ET DIT TÔT- (Cet éditorial a été publié une première fois le 5 juillet 2020. Il est republié à la faveur de la situation actuelle à Ndengler, ce 5 mai 2021 : face aux troubles, le préfet de Mbour a demandé par arrêté la suspension des activités agricoles de Sedima dans cette localité et mobilisé la gendarmerie. Les populations de Djilakh, plus proches du site litigieux que celles de Ndengler, soutiennent la Sedima). Dans cette vidéo où il tient une conférence de presse, le sieur Bassirou Diomaye Faye de Ndiaganio « accuse » Sedima de vouloir faire des populations de Ndengler des « ouvriers agricoles ». Mais si cela était vrai, en quoi est-ce scandaleux ? Des puissances mondiales développent leur agriculture sur des surfaces latifundiaires employant des centaines d’ouvriers agricoles. Et c’est très bien ainsi, avec une haute productivité et des rendements élevés. Car la seule autre alternative viable pour un agribusiness de développement, c’est l’agriculture mécanisée où deux personnes dans un champ, au volant de tracteurs et de moissonneuses-batteuses, produisent à eux seuls des récoltes pour des centaines de milliers de personnes. Et cette option n’est pas à privilegier au Sénégal, dans un pays au chômage élevé (notamment celui des jeunes) et à l’emploi précaire généralisé. Quant à l’agriculture dite familiale sur de petites parcelles, c’est une douce utopie qui nous fait revenir aux temps moyenâgeux du troc et de l’agriculture de subsistance. Nous n’en voulons pas.
Mais pour comprendre cette répulsion des Sénégalais à être des ouvriers agricoles, il faut entrer dans leur psyché. Dans un pays dont les ethnies majoritaires (Wolofs et Hal pulaar) croient au système des castes, l’agriculture était l’apanage des prétendus « nobles ». Donc, quand ils cultivent pour un patron, les Sénégalais pensent devenir des esclaves captifs. Ainsi, en devenant ouvrier agricole, le Sénégalais a l’impression qu’il se retrouve à l’époque des champs de coton esclavagistes des Amériques où ont été convoyés des Africains mis en captivité durant la Traite Atlantique. Il revoit le feuilleton Racines avec Kunta Kinté. Et ce préjugé tenace et rétrograde est est aussi un des obstacles au décollage des DAC, les domaines agricoles du PRODAC qui peinent à trouver des ouvriers agricoles et comme palliatif bancal, le PRODAC établit des contrats de travailleurs indépendants pour un nombre encore très insuffisant d’entre eux et pour un résultat inopérant. Les Sénégalais ont hélas un rapport fétichiste à la terre et restent ainsi des intermittents de l’agriculture quand ils sont cultivateurs, travaillant la terre trois mois sur douze, en s’en remettant au bon vouloir du ciel quand il veut bien ouvrir ses vannes et déverser des pluies. Nos compatriotes refusent donc, majoritairement, toute évolution, aussi bien en termes de méthodes de culture modernes , qu’en termes de relations contractuelles entre ouvrier agricole et promoteur agricole. Au pire, ils veulent bien louer la terre qu’ils cultivent à son propriétaire. De plus, on semble n’avoir le droit de cultiver au Sénégal que sur les terres du village de ses ancêtres. Diantre ! Trêve d’obscurantisme.
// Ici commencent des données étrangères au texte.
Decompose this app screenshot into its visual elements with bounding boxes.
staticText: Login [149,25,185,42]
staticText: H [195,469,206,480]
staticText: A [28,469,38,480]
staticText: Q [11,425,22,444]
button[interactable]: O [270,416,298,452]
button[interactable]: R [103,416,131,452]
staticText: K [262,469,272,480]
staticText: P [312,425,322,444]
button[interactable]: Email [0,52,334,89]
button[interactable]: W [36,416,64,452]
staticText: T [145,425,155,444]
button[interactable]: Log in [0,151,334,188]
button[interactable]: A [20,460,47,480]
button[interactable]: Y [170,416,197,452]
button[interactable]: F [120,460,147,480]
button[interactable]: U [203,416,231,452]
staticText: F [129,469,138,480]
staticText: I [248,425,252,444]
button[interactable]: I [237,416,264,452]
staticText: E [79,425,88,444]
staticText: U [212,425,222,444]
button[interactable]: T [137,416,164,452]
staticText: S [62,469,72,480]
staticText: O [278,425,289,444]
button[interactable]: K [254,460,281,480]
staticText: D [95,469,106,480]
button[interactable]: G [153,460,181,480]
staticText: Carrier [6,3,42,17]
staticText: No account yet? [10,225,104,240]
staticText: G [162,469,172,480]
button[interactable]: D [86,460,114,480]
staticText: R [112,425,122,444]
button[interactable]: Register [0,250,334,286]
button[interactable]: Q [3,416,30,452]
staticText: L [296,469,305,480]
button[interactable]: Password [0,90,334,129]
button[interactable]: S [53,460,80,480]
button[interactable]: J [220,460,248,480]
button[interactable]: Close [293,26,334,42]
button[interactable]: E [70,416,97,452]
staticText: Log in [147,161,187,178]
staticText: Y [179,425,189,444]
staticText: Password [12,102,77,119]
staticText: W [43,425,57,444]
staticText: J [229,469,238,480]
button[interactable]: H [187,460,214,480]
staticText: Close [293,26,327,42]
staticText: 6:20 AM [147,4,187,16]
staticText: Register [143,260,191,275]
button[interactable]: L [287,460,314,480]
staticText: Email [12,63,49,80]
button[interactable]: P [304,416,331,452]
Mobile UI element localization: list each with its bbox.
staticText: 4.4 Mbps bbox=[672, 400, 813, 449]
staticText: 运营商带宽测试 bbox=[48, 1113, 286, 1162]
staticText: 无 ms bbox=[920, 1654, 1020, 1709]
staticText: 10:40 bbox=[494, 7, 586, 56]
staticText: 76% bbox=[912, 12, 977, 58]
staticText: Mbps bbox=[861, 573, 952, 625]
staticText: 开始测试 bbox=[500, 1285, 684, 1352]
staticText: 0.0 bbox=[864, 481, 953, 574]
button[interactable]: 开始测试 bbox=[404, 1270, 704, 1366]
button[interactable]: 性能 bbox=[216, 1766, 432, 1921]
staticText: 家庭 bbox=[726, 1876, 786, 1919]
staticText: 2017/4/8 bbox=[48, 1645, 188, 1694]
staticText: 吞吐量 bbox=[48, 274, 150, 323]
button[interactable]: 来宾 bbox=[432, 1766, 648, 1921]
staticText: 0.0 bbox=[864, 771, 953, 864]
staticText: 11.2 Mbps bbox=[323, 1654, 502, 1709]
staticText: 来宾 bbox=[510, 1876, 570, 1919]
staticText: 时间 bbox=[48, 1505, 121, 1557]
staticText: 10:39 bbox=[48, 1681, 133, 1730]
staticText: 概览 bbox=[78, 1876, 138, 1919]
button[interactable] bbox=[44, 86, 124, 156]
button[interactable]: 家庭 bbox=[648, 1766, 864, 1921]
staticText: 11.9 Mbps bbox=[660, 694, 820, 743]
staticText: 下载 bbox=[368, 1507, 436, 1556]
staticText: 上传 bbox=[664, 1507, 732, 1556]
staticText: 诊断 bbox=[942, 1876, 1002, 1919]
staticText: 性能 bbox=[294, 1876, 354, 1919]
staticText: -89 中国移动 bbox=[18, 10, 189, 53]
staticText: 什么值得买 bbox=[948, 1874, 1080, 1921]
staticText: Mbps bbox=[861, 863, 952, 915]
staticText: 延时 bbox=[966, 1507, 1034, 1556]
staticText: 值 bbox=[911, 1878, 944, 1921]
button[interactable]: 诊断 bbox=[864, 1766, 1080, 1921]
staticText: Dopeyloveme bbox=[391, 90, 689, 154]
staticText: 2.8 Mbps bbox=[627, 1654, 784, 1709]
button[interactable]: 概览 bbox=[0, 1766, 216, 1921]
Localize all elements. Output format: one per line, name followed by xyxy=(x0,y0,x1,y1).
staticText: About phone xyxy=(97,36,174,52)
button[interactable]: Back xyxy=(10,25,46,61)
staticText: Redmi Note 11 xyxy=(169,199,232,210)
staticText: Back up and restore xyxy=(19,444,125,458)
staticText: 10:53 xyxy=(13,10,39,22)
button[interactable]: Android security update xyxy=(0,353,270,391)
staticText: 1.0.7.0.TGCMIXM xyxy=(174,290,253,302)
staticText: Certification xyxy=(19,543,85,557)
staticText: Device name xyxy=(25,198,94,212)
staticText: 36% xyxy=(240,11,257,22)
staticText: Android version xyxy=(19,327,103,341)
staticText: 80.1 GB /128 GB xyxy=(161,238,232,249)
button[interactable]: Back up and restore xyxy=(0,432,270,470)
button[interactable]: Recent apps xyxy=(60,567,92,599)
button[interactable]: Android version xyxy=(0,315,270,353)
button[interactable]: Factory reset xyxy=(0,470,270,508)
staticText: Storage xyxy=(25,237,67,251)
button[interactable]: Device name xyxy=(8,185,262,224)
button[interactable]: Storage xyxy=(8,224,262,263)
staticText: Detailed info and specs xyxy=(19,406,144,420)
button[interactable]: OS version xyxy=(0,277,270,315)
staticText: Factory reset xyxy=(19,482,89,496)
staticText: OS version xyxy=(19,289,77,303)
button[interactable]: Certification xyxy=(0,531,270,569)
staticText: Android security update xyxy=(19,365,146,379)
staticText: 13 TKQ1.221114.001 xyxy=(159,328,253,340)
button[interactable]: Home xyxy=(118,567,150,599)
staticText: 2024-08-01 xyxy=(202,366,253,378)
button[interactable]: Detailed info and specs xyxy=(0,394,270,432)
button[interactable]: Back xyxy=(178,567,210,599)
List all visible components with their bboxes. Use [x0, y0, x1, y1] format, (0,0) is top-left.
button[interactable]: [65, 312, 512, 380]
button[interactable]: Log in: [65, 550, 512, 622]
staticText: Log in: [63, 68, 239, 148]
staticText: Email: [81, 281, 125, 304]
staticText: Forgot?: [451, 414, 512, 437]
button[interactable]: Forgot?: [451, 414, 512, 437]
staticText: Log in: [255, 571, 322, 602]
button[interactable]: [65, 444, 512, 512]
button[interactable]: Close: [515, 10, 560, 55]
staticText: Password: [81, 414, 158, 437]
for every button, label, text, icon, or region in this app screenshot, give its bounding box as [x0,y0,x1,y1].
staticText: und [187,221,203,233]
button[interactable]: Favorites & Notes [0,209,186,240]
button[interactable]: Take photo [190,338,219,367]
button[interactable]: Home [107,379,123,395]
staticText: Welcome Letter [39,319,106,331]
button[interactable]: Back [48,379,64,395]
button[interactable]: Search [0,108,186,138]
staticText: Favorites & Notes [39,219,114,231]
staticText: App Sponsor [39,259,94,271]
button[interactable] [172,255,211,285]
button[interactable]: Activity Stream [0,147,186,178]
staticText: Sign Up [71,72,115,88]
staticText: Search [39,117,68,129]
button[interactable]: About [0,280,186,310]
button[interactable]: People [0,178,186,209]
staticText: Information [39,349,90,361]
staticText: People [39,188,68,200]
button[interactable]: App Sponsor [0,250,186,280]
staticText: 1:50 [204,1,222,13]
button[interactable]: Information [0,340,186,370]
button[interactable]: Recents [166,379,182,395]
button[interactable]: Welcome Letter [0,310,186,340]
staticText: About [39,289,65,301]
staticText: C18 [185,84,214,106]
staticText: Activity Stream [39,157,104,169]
A cet égard, il ne faut d’ailleurs pas oublier la tradition d’antan des « Navétanes », où pendant l’hivernage (Nawet) propice au semis et au labour, le Sénégal importait des ouvriers agricoles venus de la sous-région (Mali, Guinée,etc), comme si le travail champêtre n’était pas fait pour les Sénégalais bon teint.
Il faut définitivement arrêter avec ces représentations mentales féodalistes qui voudraient qu’un citoyen libre ne puisse pas louer ses bras comme ouvrier agricole. Et l’État du Sénégal doit prendre ses responsabilités pour faire prévaloir ce discours et faire évoluer les mentalités.